# Malaga Weather In April?



## paul44 (May 19, 2009)

Just wondered what weather I could expect in mid April have landed a very nice cheap flight and hotel package from the 14th for a week do i need a jumper or will it be a t/shirt?????

Cheers


----------



## jojo (Sep 20, 2007)

paul44 said:


> Just wondered what weather I could expect in mid April have landed a very nice cheap flight and hotel package from the 14th for a week do i need a jumper or will it be a t/shirt?????
> 
> Cheers


April should be lovely! t shirts and maybe even "swimmers" in the day, the evenings you may need a jumper or light jacket


Jo xxx


----------



## lynn (Sep 25, 2008)

I would pack a lightweight raincoat/umbrella as well just in case you're unlucky and get rain.


----------



## jojo (Sep 20, 2007)

lynn said:


> I would pack a lightweight raincoat/umbrella as well just in case you're unlucky and get rain.

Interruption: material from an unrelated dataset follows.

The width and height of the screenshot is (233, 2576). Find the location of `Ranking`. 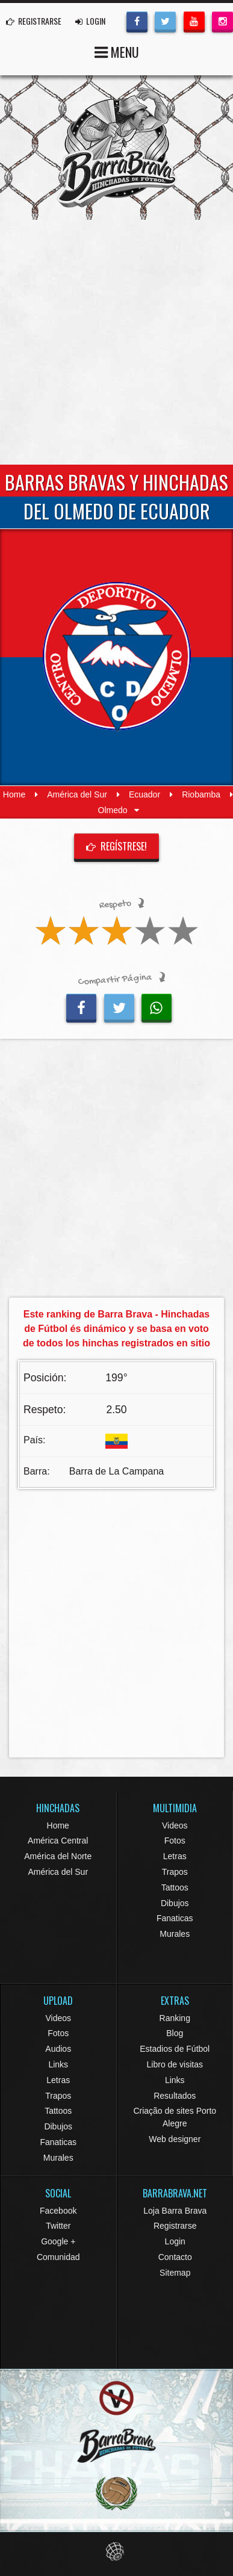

Heck, we've had all this years rainfall already Lynn!!! NNOOOOOOO we cant have any in April LOL


Jo xxxx


----------



## lynn (Sep 25, 2008)

jojo said:


> Heck, we've had all this years rainfall already Lynn!!! NNOOOOOOO we cant have any in April LOL
> 
> 
> Jo xxxx


That's what I'm hoping Jo, but it isn't beyond the realms of possibility that there's more! My kids were here two years ago in April and had rain for the whole week! 

They better not start telling us that we have to conserve water this summer because they are short!!!


----------



## paul44 (May 19, 2009)

jojo said:


> April should be lovely! t shirts and maybe even "swimmers" in the day, the evenings you may need a jumper or light jacket
> 
> 
> Jo xxx



that sounds great thanks very much


----------



## jojo (Sep 20, 2007)

paul44 said:


> that sounds great thanks very much


You're welcome - we'll ignore Lynns advise LOL


Jo xxx


----------



## mrypg9 (Apr 26, 2008)

jojo said:


> Heck, we've had all this years rainfall already Lynn!!! NNOOOOOOO we cant have any in April LOL
> 
> 
> Jo xxxx


Don't know about April but one of the forecasts for our area this weekend states we can expect 'tons of' rain.
I'm wondering what 'tons' of rain will be like. We've already experienced what I would describe as torrential equatorial downpours.
My son and dil are flying into Gib tomorrow for a weekend's skiing in the Sierra Nevada. Hopefully it won't be p*****g on the piste.


----------